# 2017 kkf fantasy football league



## panda (Aug 11, 2017)

yo commish, lets get our league rolling again? same teams?


----------



## ynot1985 (Aug 11, 2017)

which kind of football is this?


----------



## panda (Aug 12, 2017)

murcan


----------



## panda (Aug 20, 2017)

heerrrrroooo??


----------



## rogue108 (Aug 21, 2017)

Looks like someone reactivate the league today?

I'm in for another if it get off the ground


----------



## labor of love (Aug 21, 2017)

Sure whatever I'm in. But free leagues are lame.


----------



## Godslayer (Aug 21, 2017)

Game on


----------



## mc2442 (Aug 21, 2017)

My showing in this league has been pathetic, but sure.


----------



## Adirondack (Aug 21, 2017)

I think I'm going to sit this year out, guys.


----------



## Chuckles (Aug 21, 2017)

I reactivated the league. Hopefully we have enough players. If anybody wants in that didn't play last year post here and you can take over the team of somebody who is dropping out.


----------



## Chuckles (Sep 1, 2017)

Draft this Sunday night sound good?

Anybody want Adirondack's spot?


----------



## labor of love (Sep 1, 2017)

Cool.
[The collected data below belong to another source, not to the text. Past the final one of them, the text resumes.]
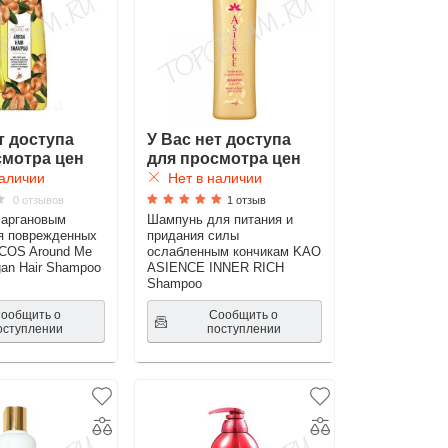
т доступа
У Вас нет доступа
смотра цен
для просмотра цен
аличии
Нет в наличии
0 отзывов
1 отзыв
 аргановым
Шампунь для питания и
я поврежденных
придания силы
COS Around Me
ослабленным кончикам KAO
an Hair Shampoo
ASIENCE INNER RICH
Shampoo
ообщить о
Сообщить о
оступлении
поступлении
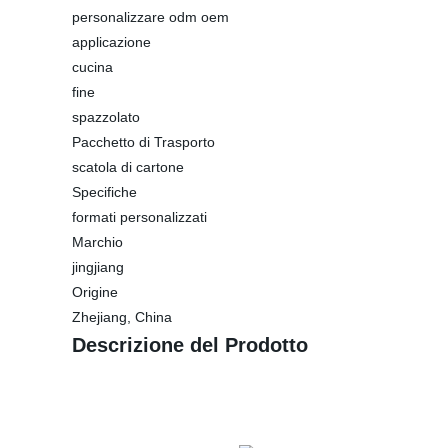
personalizzare odm oem
applicazione
cucina
fine
spazzolato
Pacchetto di Trasporto
scatola di cartone
Specifiche
formati personalizzati
Marchio
jingjiang
Origine
Zhejiang, China
Descrizione del Prodotto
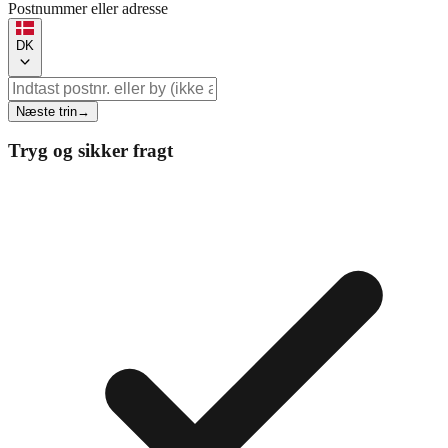
Postnummer eller adresse
DK
Næste trin
→
Tryg og sikker fragt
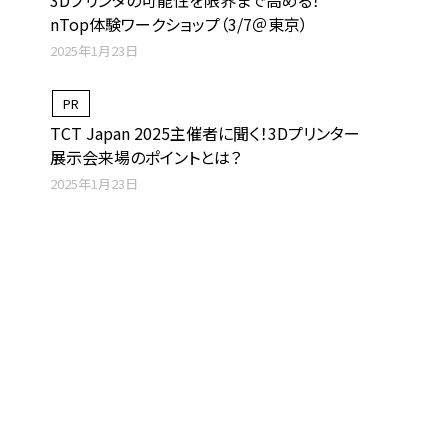
3Dプリンタの可能性を限界まで高める！
nTop体験ワークショップ（3/7＠東京）
2025年1月23日
PR
TCT Japan 2025主催者に聞く！3Dプリンター
展示会来場のポイントとは？
2025年1月23日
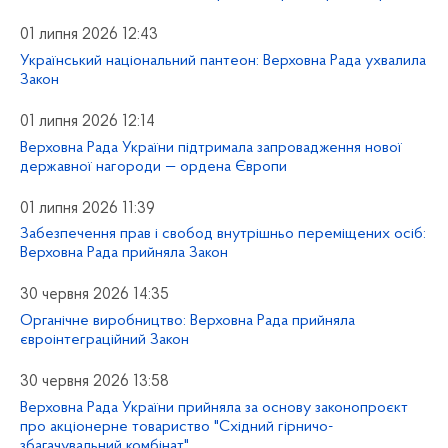
01 липня 2026 12:43
Український національний пантеон: Верховна Рада ухвалила
Закон
01 липня 2026 12:14
Верховна Рада України підтримала запровадження нової
державної нагороди — ордена Європи
01 липня 2026 11:39
Забезпечення прав і свобод внутрішньо переміщених осіб:
Верховна Рада прийняла Закон
30 червня 2026 14:35
Органічне виробництво: Верховна Рада прийняла
євроінтеграційний Закон
30 червня 2026 13:58
Верховна Рада України прийняла за основу законопроєкт
про акціонерне товариство "Східний гірничо-
збагачувальний комбінат"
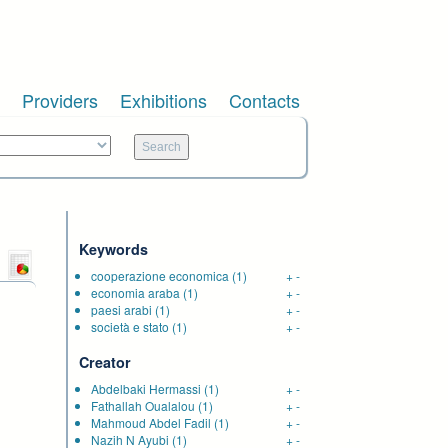
Providers
Exhibitions
Contacts
Keywords
cooperazione economica
(1)
+
-
economia araba
(1)
+
-
paesi arabi
(1)
+
-
società e stato
(1)
+
-
Creator
Abdelbaki Hermassi
(1)
+
-
Fathallah Oualalou
(1)
+
-
Mahmoud Abdel Fadil
(1)
+
-
Nazih N Ayubi
(1)
+
-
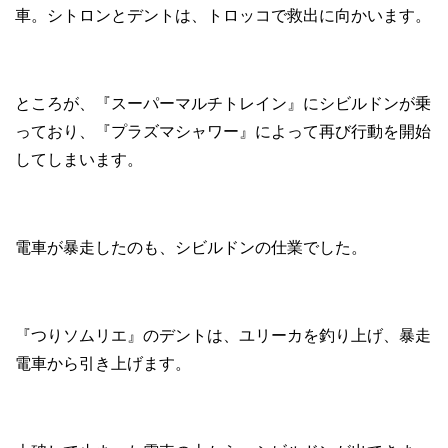
車。シトロンとデントは、トロッコで救出に向かいます。
ところが、『スーパーマルチトレイン』にシビルドンが乗
っており、『プラズマシャワー』によって再び行動を開始
してしまいます。
電車が暴走したのも、シビルドンの仕業でした。
『つりソムリエ』のデントは、ユリーカを釣り上げ、暴走
電車から引き上げます。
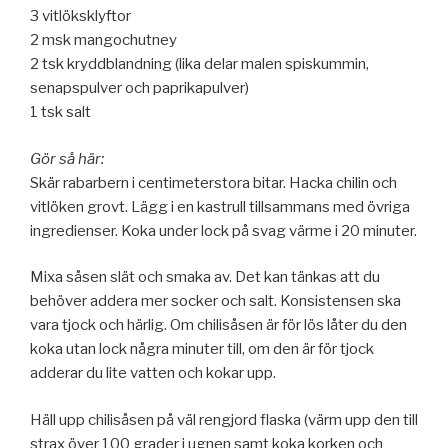
3 vitlöksklyftor
2 msk mangochutney
2 tsk kryddblandning (lika delar malen spiskummin,
senapspulver och paprikapulver)
1 tsk salt
Gör så här:
Skär rabarbern i centimeterstora bitar. Hacka chilin och
vitlöken grovt. Lägg i en kastrull tillsammans med övriga
ingredienser. Koka under lock på svag värme i 20 minuter.
Mixa såsen slät och smaka av. Det kan tänkas att du
behöver addera mer socker och salt. Konsistensen ska
vara tjock och härlig. Om chilisåsen är för lös låter du den
koka utan lock några minuter till, om den är för tjock
adderar du lite vatten och kokar upp.
Häll upp chilisåsen på väl rengjord flaska (värm upp den till
strax över 100 grader i ugnen samt koka korken och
Sunday works for me.


----------



## ChefJimbo (Sep 2, 2017)

works for me, let's do it !!


----------



## Godslayer (Sep 2, 2017)

Sunday night it is, I will have to google what football is before we do this


----------



## panda (Sep 2, 2017)

Chucks if nobody fills in just have it autodrafted and you control roster until we find someone.


----------



## Chuckles (Sep 3, 2017)

Just set it for 10:30 EST tonight.


----------



## labor of love (Sep 3, 2017)

This better not be an autodraft league.


----------